Last week I reviewed Ronald E. Osborn’s book Death Before the Fall. Given the relatively eclectic nature of the book, I was unable to interact with some themes and interesting ideas that appear in the book. So I am going to be writing a few supplementary posts highlighting some of those additional aspects of the book.
In this article I’m going to highlight a clever critique that Osborn presents against the idea of a global flood. The argument consists of a festering tension between the following two claims:
(1) Young earth creationists believe the flood radically redrew the entire geological landscape in the most radical cataclysm the world has ever known.
(2) Genesis refers to geological features prior to the flood which existed after the flood, despite the fact that any global flood on the scale accepted by the young earth creationists would have likely destroyed those features.
Here’s the relevant passage:
“What should be made of the fact, for example, that the geological event that is said by creationists to have wreaked such havoc upon the earth’s surface, literally tearing apart its mantle, somehow left all of the preflood geographical markers mentioned in Genesis 1-10 (the Tigris and Euphrates Rivers, the land of Cush, the land of Nod) precisely in place once the flood waters subsided?” (57)

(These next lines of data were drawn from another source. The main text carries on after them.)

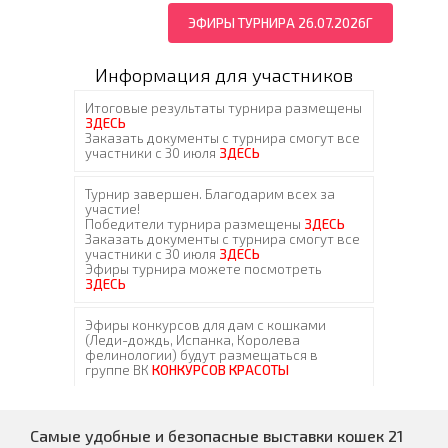
ЭФИРЫ ТУРНИРА 26.07.2026Г
Информация для участников
Самые удобные и безопасные выставки кошек 21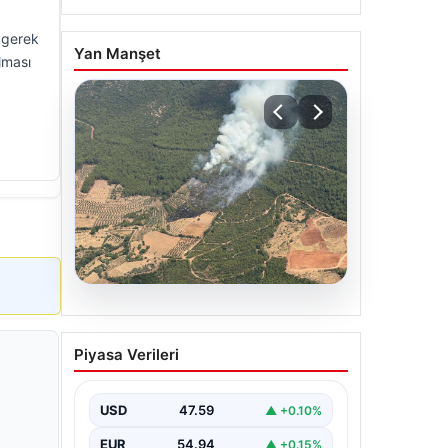
 gerek
Yan Manşet
lması
05.08.2026
Muğla Yatağan’da orman
Piyasa Verileri
yangını
USD
47.59
▲ +0.10%
EUR
54.94
▲ +0.15%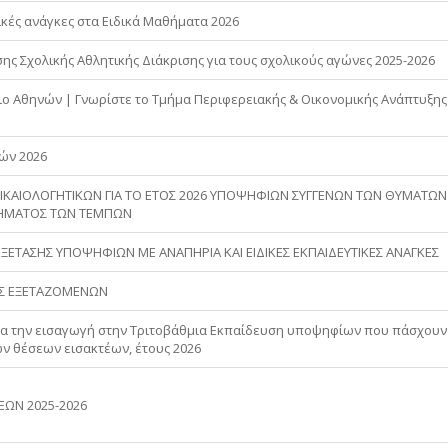
ικές ανάγκες στα Ειδικά Μαθήματα 2026
ς Σχολικής Αθλητικής Διάκρισης για τους σχολικούς αγώνες 2025-2026
ο Αθηνών | Γνωρίστε το Τμήμα Περιφερειακής & Οικονομικής Ανάπτυξης
ών 2026
ΙΚΑΙΟΛΟΓΗΤΙΚΩΝ ΓΙΑ ΤΟ ΕΤΟΣ 2026 ΥΠΟΨΗΦΙΩΝ ΣΥΓΓΕΝΩΝ ΤΩΝ ΘΥΜΑΤΩΝ
ΧΗΜΑΤΟΣ ΤΩΝ ΤΕΜΠΩΝ
ΕΤΑΣΗΣ ΥΠΟΨΗΦΙΩΝ ΜΕ ΑΝΑΠΗΡΙΑ ΚΑΙ ΕΙΔΙΚΕΣ ΕΚΠΑΙΔΕΥΤΙΚΕΣ ΑΝΑΓΚΕΣ
ΩΣ ΕΞΕΤΑΖΟΜΕΝΩΝ
ια την εισαγωγή στην Τριτοβάθμια Εκπαίδευση υποψηφίων που πάσχουν
ν θέσεων εισακτέων, έτους 2026
ΩΝ 2025-2026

While Osborn notes the young earth creationist could appeal to various attempts to explain this fact (e.g. renaming new rivers “Tigris” and “Euphrates”; a special divine intervention to protect these features from destruction), he rightly notes such explanations are ad hoc and unconvincing. The plain sense of the text leaves the young earth creationist with an embarrassing tension between (1) and (2).
While I didn’t need another argument against the thesis of a global flood, one more is always welcome.